Wrong! It is the current in the diodes that prevent reverse currents (that damage the polarized layer inside the electrolytic capacitor) from flowing in the capacitor. To say this another way, the diode clamps the reverse voltage that would otherwise appear across the capacitor, depolarizing it.
Unable to post the whole circuit (legal) sorry.
What BS! You do not have to post the "whole" circuit; just enough to provide a realistic simulation of what the series capacitors are subjected to.

If an electrolytic capacitor is reversed-biased, it breaks down the polarized layer, punches through, and leaks. Spice does not model this behavior directly (a Spice Capacitor is a pure, idealized device). So follow along Nigel Goodwin; you might learn something about what a simulator can show.
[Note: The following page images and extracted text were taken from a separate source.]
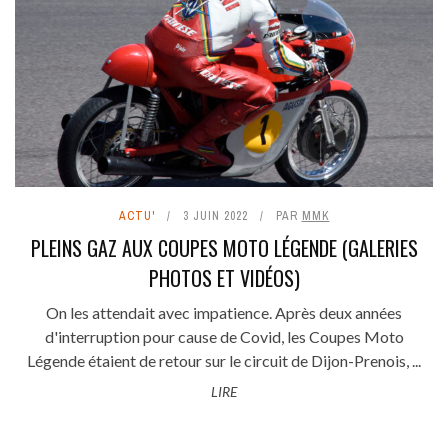
ACTU'
3 JUIN 2022
PAR
MMK
PLEINS GAZ AUX COUPES MOTO LÉGENDE (GALERIES
PHOTOS ET VIDÉOS)
On les attendait avec impatience. Après deux années
d'interruption pour cause de Covid, les Coupes Moto
Légende étaient de retour sur le circuit de Dijon-Prenois, ...
LIRE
First with only "ideal" capacitors, that unlike real electrolytics, exhibit no real-world depolarization behavior:
5.png
V(x) is the +-20V applied AC voltage, and appears across C1 and C2 in-series.
V(y) is the voltage that appears across C2. Note that it reverses the polarity across C2 by -10V during every cycle, depolarizing it.
Y(x)-V(y) is the voltage that appears across C1. Note that it reverses the polarity across C1 by -10V during every cycle, depolarizing it.

To prevent C1 and C2 from reverse polarity, look what happens if we pre-charge both capacitors to 10Vdc before we apply the sine wave. In Spice, this is done with the .IC (Initial Conditions) directive:
5a.png
Notice that the reverse polarity problem is solved.
V(y) is the voltage that appears across C2. Note that the polarity across C2 is always positive; no depolarization.
Y(x)-V(y) is the voltage that appears across C1. Note that the polarity across C1 is always positive; no depolarization.
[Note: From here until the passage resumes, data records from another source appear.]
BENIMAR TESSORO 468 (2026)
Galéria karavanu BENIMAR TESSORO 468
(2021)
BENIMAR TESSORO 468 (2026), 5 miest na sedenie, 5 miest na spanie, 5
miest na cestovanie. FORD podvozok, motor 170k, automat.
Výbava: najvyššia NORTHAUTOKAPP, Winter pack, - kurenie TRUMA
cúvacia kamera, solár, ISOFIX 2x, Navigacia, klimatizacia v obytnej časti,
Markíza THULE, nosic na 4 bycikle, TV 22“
So how do we "automatically" pre-charge the capacitors? That is where the diodes come in. Here is another simulation run with the diodes added. I also shortened the time frame, so we can see what happens during the first few cycles of the applied AC wave.
5b.png
Notice that the reverse polarity problem is solved because the diodes "rectify" the applied AC and precharge the capacitors.
V(y) is the voltage that appears across C2. Note that the polarity across C2 is always positive within one diode drop; no depolarization if the electrolytic will tolerate a small reverse bias of 0.6V. I(D2) shows the current through D2.

Y(x)-V(y) is the voltage that appears across C1. Note that the polarity across C1 is always positive within one diode drop; no depolarization if the electrolytic will tolerate a small reverse bias of 0.6V. I(D1) shows the current through D1.
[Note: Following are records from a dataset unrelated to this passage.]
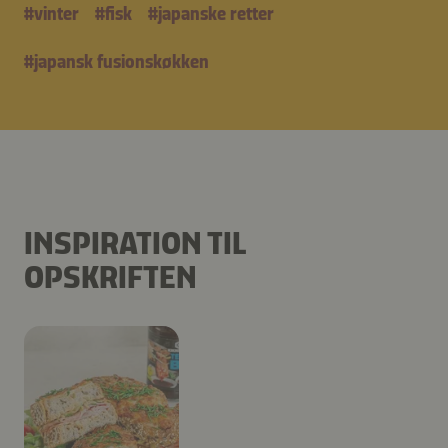
#
vinter
#
fisk
#
japanske retter
#
japansk fusionskøkken
INSPIRATION TIL
OPSKRIFTEN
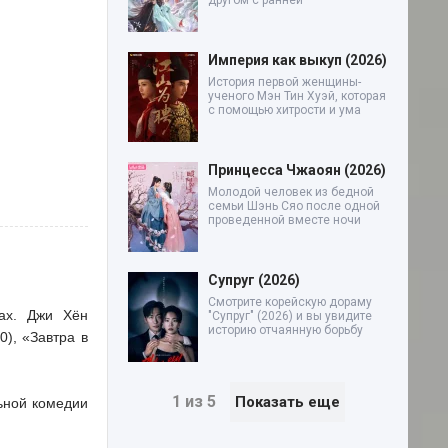
другом с ранней
Империя как выкуп (2026)
История первой женщины-
ученого Мэн Тин Хуэй, которая
с помощью хитрости и ума
Принцесса Чжаоян (2026)
Молодой человек из бедной
семьи Шэнь Сяо после одной
проведенной вместе ночи
Супруг (2026)
Смотрите корейскую дораму
тах. Джи Хён
"Супруг" (2026) и вы увидите
историю отчаянную борьбу
), «Завтра в
1 из 5
Показать еще
ьной комедии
Note that I(D1) is much larger than I(D2). This is because V1 went positive on the first cycle, so D1 does mostly all the work of charging both capacitors on the first half-cycle of AC. There is an assymptotically decreasing bit of current in both diodes on subsequent half-cycles. After hundreds of cycles, those current pulses will continue, but they are tiny, only having to replace the charge lost due to a bit of leakage in the capacitors.

For those that think it is ok to make an AC capacitor without adding the diodes will have to convince me and themselves that the capacitor maker thinks it is ok to reverse bias the electrolytics repeatedly, cycle-by-cycle, allowing the capacitor to repeatedly break down.

Read page 13 of this CD Application guide...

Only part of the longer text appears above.